*** Opening Information supplied ***

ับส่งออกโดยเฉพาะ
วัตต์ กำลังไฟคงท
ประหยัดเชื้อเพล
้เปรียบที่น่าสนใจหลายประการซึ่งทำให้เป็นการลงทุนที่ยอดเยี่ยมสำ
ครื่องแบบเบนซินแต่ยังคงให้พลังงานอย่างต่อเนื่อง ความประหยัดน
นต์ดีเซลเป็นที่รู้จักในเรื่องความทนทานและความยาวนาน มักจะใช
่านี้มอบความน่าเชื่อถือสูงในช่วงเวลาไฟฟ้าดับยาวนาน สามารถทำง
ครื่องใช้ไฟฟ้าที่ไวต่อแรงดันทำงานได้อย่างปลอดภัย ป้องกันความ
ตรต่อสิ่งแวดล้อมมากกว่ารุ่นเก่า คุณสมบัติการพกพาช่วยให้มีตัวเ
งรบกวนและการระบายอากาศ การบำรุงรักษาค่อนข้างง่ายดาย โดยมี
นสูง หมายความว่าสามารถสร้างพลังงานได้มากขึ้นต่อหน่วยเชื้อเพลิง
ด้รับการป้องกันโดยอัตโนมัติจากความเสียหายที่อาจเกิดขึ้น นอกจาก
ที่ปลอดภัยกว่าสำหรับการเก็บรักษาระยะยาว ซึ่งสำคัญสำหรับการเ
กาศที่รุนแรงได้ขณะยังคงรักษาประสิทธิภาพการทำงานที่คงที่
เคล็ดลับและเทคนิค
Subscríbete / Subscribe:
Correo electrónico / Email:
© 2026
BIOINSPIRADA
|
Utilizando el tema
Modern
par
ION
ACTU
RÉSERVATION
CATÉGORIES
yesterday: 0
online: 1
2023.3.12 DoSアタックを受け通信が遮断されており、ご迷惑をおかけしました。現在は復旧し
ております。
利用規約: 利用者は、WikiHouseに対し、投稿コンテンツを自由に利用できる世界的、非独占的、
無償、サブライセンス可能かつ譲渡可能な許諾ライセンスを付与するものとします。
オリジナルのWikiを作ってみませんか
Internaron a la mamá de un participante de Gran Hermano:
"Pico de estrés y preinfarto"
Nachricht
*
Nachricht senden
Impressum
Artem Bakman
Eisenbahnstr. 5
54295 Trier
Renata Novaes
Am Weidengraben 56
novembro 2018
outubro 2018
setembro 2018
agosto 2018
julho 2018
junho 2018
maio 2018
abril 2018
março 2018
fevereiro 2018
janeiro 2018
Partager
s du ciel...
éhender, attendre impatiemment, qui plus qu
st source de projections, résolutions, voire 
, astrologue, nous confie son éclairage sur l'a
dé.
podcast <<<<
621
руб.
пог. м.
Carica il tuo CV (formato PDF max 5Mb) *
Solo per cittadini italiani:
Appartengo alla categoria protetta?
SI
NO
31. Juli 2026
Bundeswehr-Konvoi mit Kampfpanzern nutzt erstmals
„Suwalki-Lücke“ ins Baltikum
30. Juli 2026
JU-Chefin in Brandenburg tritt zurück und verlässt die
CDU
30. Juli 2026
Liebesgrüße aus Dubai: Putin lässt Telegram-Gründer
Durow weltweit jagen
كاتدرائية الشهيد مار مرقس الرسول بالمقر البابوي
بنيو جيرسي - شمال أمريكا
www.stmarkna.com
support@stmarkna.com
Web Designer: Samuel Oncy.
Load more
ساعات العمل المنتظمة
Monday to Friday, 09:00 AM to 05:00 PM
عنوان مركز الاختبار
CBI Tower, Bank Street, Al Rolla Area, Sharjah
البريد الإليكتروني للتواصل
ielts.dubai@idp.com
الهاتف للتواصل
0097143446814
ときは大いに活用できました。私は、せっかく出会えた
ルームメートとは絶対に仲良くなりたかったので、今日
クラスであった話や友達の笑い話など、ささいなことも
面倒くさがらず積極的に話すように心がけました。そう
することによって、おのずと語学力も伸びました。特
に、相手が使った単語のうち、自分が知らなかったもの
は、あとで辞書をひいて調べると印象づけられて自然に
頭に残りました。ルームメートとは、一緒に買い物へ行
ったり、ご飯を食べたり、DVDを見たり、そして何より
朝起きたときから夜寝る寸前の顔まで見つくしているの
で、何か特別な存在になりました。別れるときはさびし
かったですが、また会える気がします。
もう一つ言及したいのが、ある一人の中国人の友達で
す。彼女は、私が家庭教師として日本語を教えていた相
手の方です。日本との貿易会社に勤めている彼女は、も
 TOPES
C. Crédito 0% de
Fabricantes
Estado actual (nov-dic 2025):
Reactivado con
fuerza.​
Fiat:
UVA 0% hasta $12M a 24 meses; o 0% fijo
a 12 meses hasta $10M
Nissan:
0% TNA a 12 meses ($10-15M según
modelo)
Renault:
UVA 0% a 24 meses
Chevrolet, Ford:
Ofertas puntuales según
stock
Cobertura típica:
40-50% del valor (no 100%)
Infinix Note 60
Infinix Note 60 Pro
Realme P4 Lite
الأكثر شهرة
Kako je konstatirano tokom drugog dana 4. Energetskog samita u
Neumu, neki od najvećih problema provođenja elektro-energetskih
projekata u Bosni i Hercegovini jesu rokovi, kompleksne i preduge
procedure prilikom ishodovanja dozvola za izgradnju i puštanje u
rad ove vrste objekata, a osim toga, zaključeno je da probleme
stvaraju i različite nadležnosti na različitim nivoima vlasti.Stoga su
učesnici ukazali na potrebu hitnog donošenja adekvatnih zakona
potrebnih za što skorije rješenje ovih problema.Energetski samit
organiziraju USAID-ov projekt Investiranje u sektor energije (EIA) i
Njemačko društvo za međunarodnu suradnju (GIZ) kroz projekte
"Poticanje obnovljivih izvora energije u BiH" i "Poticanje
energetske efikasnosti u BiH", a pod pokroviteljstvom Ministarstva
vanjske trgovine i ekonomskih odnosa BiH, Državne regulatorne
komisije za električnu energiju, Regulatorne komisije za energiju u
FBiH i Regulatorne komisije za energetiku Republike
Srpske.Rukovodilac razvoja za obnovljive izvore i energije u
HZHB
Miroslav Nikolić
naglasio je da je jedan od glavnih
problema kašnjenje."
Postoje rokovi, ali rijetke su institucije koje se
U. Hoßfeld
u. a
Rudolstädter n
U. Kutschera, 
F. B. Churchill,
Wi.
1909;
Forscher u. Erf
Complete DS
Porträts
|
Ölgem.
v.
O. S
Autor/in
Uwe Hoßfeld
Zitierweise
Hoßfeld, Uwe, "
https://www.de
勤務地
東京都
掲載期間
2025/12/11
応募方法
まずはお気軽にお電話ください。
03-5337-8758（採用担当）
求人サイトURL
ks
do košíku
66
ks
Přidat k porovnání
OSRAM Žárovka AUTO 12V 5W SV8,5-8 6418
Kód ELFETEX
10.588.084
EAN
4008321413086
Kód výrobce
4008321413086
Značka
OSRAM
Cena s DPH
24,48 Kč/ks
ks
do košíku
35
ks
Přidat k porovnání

*** Closing Information supplied ***

#### [What to work on]
Nothing is to be left out; reproduce each record exactly.

#### [Finished task]
ับส่งออกโดยเฉพาะ
วัตต์ กำลังไฟคงท
ประหยัดเชื้อเพล
้เปรียบที่น่าสนใจหลายประการซึ่งทำให้เป็นการลงทุนที่ยอดเยี่ยมสำ
ครื่องแบบเบนซินแต่ยังคงให้พลังงานอย่างต่อเนื่อง ความประหยัดน
นต์ดีเซลเป็นที่รู้จักในเรื่องความทนทานและความยาวนาน มักจะใช
่านี้มอบความน่าเชื่อถือสูงในช่วงเวลาไฟฟ้าดับยาวนาน สามารถทำง
ครื่องใช้ไฟฟ้าที่ไวต่อแรงดันทำงานได้อย่างปลอดภัย ป้องกันความ
ตรต่อสิ่งแวดล้อมมากกว่ารุ่นเก่า คุณสมบัติการพกพาช่วยให้มีตัวเ
งรบกวนและการระบายอากาศ การบำรุงรักษาค่อนข้างง่ายดาย โดยมี
นสูง หมายความว่าสามารถสร้างพลังงานได้มากขึ้นต่อหน่วยเชื้อเพลิง
ด้รับการป้องกันโดยอัตโนมัติจากความเสียหายที่อาจเกิดขึ้น นอกจาก
ที่ปลอดภัยกว่าสำหรับการเก็บรักษาระยะยาว ซึ่งสำคัญสำหรับการเ
กาศที่รุนแรงได้ขณะยังคงรักษาประสิทธิภาพการทำงานที่คงที่
เคล็ดลับและเทคนิค
Subscríbete / Subscribe:
Correo electrónico / Email:
© 2026
BIOINSPIRADA
|
Utilizando el tema
Modern
par
ION
ACTU
RÉSERVATION
CATÉGORIES
yesterday: 0
online: 1
2023.3.12 DoSアタックを受け通信が遮断されており、ご迷惑をおかけしました。現在は復旧し
ております。
利用規約: 利用者は、WikiHouseに対し、投稿コンテンツを自由に利用できる世界的、非独占的、
無償、サブライセンス可能かつ譲渡可能な許諾ライセンスを付与するものとします。
オリジナルのWikiを作ってみませんか
Internaron a la mamá de un participante de Gran Hermano:
"Pico de estrés y preinfarto"
Nachricht
*
Nachricht senden
Impressum
Artem Bakman
Eisenbahnstr. 5
54295 Trier
Renata Novaes
Am Weidengraben 56
novembro 2018
outubro 2018
setembro 2018
agosto 2018
julho 2018
junho 2018
maio 2018
abril 2018
março 2018
fevereiro 2018
janeiro 2018
Partager
s du ciel...
éhender, attendre impatiemment, qui plus qu
st source de projections, résolutions, voire 
, astrologue, nous confie son éclairage sur l'a
dé.
podcast <<<<
621
руб.
пог. м.
Carica il tuo CV (formato PDF max 5Mb) *
Solo per cittadini italiani:
Appartengo alla categoria protetta?
SI
NO
31. Juli 2026
Bundeswehr-Konvoi mit Kampfpanzern nutzt erstmals
„Suwalki-Lücke“ ins Baltikum
30. Juli 2026
JU-Chefin in Brandenburg tritt zurück und verlässt die
CDU
30. Juli 2026
Liebesgrüße aus Dubai: Putin lässt Telegram-Gründer
Durow weltweit jagen
كاتدرائية الشهيد مار مرقس الرسول بالمقر البابوي
بنيو جيرسي - شمال أمريكا
www.stmarkna.com
support@stmarkna.com
Web Designer: Samuel Oncy.
Load more
ساعات العمل المنتظمة
Monday to Friday, 09:00 AM to 05:00 PM
عنوان مركز الاختبار
CBI Tower, Bank Street, Al Rolla Area, Sharjah
البريد الإليكتروني للتواصل
ielts.dubai@idp.com
الهاتف للتواصل
0097143446814
ときは大いに活用できました。私は、せっかく出会えた
ルームメートとは絶対に仲良くなりたかったので、今日
クラスであった話や友達の笑い話など、ささいなことも
面倒くさがらず積極的に話すように心がけました。そう
することによって、おのずと語学力も伸びました。特
に、相手が使った単語のうち、自分が知らなかったもの
は、あとで辞書をひいて調べると印象づけられて自然に
頭に残りました。ルームメートとは、一緒に買い物へ行
ったり、ご飯を食べたり、DVDを見たり、そして何より
朝起きたときから夜寝る寸前の顔まで見つくしているの
で、何か特別な存在になりました。別れるときはさびし
かったですが、また会える気がします。
もう一つ言及したいのが、ある一人の中国人の友達で
す。彼女は、私が家庭教師として日本語を教えていた相
手の方です。日本との貿易会社に勤めている彼女は、も
 TOPES
C. Crédito 0% de
Fabricantes
Estado actual (nov-dic 2025):
Reactivado con
fuerza.​
Fiat:
UVA 0% hasta $12M a 24 meses; o 0% fijo
a 12 meses hasta $10M
Nissan:
0% TNA a 12 meses ($10-15M según
modelo)
Renault:
UVA 0% a 24 meses
Chevrolet, Ford:
Ofertas puntuales según
stock
Cobertura típica:
40-50% del valor (no 100%)
Infinix Note 60
Infinix Note 60 Pro
Realme P4 Lite
الأكثر شهرة
Kako je konstatirano tokom drugog dana 4. Energetskog samita u
Neumu, neki od najvećih problema provođenja elektro-energetskih
projekata u Bosni i Hercegovini jesu rokovi, kompleksne i preduge
procedure prilikom ishodovanja dozvola za izgradnju i puštanje u
rad ove vrste objekata, a osim toga, zaključeno je da probleme
stvaraju i različite nadležnosti na različitim nivoima vlasti.Stoga su
učesnici ukazali na potrebu hitnog donošenja adekvatnih zakona
potrebnih za što skorije rješenje ovih problema.Energetski samit
organiziraju USAID-ov projekt Investiranje u sektor energije (EIA) i
Njemačko društvo za međunarodnu suradnju (GIZ) kroz projekte
"Poticanje obnovljivih izvora energije u BiH" i "Poticanje
energetske efikasnosti u BiH", a pod pokroviteljstvom Ministarstva
vanjske trgovine i ekonomskih odnosa BiH, Državne regulatorne
komisije za električnu energiju, Regulatorne komisije za energiju u
FBiH i Regulatorne komisije za energetiku Republike
Srpske.Rukovodilac razvoja za obnovljive izvore i energije u
HZHB
Miroslav Nikolić
naglasio je da je jedan od glavnih
problema kašnjenje."
Postoje rokovi, ali rijetke su institucije koje se
U. Hoßfeld
u. a
Rudolstädter n
U. Kutschera, 
F. B. Churchill,
Wi.
1909;
Forscher u. Erf
Complete DS
Porträts
|
Ölgem.
v.
O. S
Autor/in
Uwe Hoßfeld
Zitierweise
Hoßfeld, Uwe, "
https://www.de
勤務地
東京都
掲載期間
2025/12/11
応募方法
まずはお気軽にお電話ください。
03-5337-8758（採用担当）
求人サイトURL
ks
do košíku
66
ks
Přidat k porovnání
OSRAM Žárovka AUTO 12V 5W SV8,5-8 6418
Kód ELFETEX
10.588.084
EAN
4008321413086
Kód výrobce
4008321413086
Značka
OSRAM
Cena s DPH
24,48 Kč/ks
ks
do košíku
35
ks
Přidat k porovnání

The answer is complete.